This is how low we’ve come in our standards for "reasonable?"
gbear
@schrodinger’s cat:
The NYT allows comments so Mr. super boring will have to adapt to that. Maybe those will be fun to read when his columns aren’t. The comments to Kristol’s columns were pretty entertaining.
robertdsc
Haven’t conservatives done enough damage? Why not a liberal instead?
DarrenG
@binzinerator#25: Nailed it.
Douthat is predictably crazy and irrational on subjects where anyone with ambitions towards conservative street cred must be crazy and irrational, but he does occasionally find a nut.
The biggest win here is that he isn’t just another stenographer for the Rove/Drudge/Limbaugh/Perkins fax-blast brigade, and is occasionally willing to challenge GOP orthodoxy in minor ways.
I was rooting for Bacevich myself, but I suppose that was way too much to hope for.
Just Some Fuckhead
@robertdsc: Quotas.
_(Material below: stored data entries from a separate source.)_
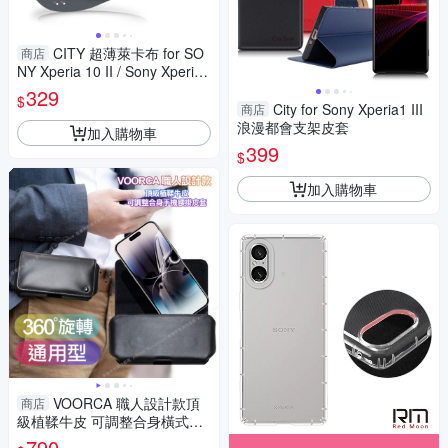
CITY 超薄萊卡布 for SO
商店
NY Xperia 10 II / Sony Xperia
1 II 防潑透氣手機運動臂套
329
$
City for Sony Xperia1 III
商店
浪漫都會支架皮套
加入購物車
399
$
加入購物車
VOORCA 職人設計款頂
商店
級植鞣牛皮 可調整合身橫式腰
掛皮套for SONY Xperia 1 IV/ 1
790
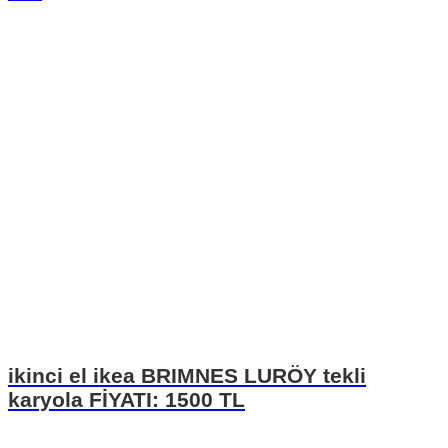
ikinci el ikea BRIMNES LURÖY tekli
karyola FİYATI: 1500 TL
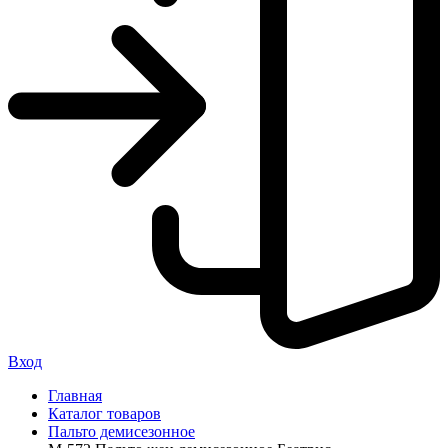
Вход
Главная
Каталог товаров
Пальто демисезонное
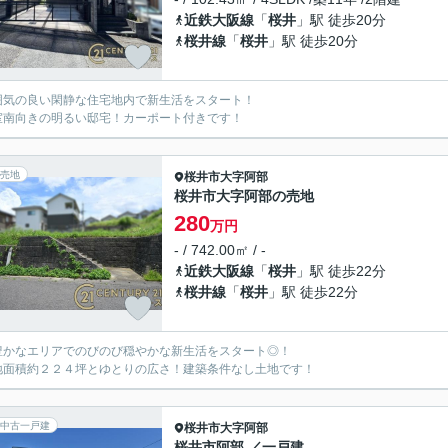
近鉄大阪線
「
桜井
」駅 徒歩20分
桜井線
「
桜井
」駅 徒歩20分
囲気の良い閑静な住宅地内で新生活をスタート！
室南向きの明るい邸宅！カーポート付きです！
売地
桜井市
大字阿部
桜井市大字阿部の売地
280
万円
- / 742.00㎡ / -
近鉄大阪線
「
桜井
」駅 徒歩22分
桜井線
「
桜井
」駅 徒歩22分
豊かなエリアでのびのび穏やかな新生活をスタート◎！
地面積約２２４坪とゆとりの広さ！建築条件なし土地です！
中古一戸建
桜井市
大字阿部
桜井市阿部 ／一戸建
It’s the only way conservatives can get ahead in a meritocracy.
Andrew
Douthat is a cowardly prick who can’t take the slightest criticism. He shut down his comments around the time he went full retard with his "Barack Hitler Obama" post.
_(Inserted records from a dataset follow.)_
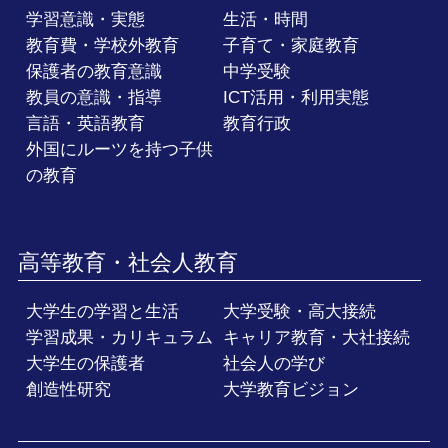
学習意識・実態
生活・時間
教育費・学校外教育
子育て・家庭教育
保護者の教育意識
中学受験
教員の意識・指導
ICT活用・利用実態
言語・英語教育
教育行政
外国にルーツを持つ子供
の教育
高等教育・社会人教育
大学生の学習と生活
大学受験・高大接続
学習成果・カリキュラム
キャリア教育・大社接続
大学生の保護者
社会人の学び
創造性研究
大学教育ビジョン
He’s incredibly intellectually limited, thin skinned, and wrong most of the time. The perfect heir to Kristol’s throne (very much in the toilet sense).
xochi
He’ll be at home with the cadre of middlebrow mediocrities that make up the Times Op-Ed page. If you pit him against luminaries like MoDo and Tom Friedman, he holds his own. And John, a gaping head wound wouldn’t pay for that house in the Hamptons. I’m just sayin’.
Johnny Pez
Fixed.
Josh Hueco
I know it’s bien pensant to call Larison the ‘good’ conservative, but he is/was a member of the League of the South, a bona-fide hate organization according to the SPLC. In his defense, Larison explains himself here.
John Cole
@Josh Hueco: I don’t care what kind of “conservative” he is, I like Larison because he is consistently interesting and has a unique world-view. I think he has some pretty crazy views about religion and monarchy, as well. But, to each his own.
John Cole
Also, anything that pisses off Jamie Kirchick can’t be all bad.
Andrew
JC – As long as you’re willing to admit that Larison is fucking crazy, we can dialogue.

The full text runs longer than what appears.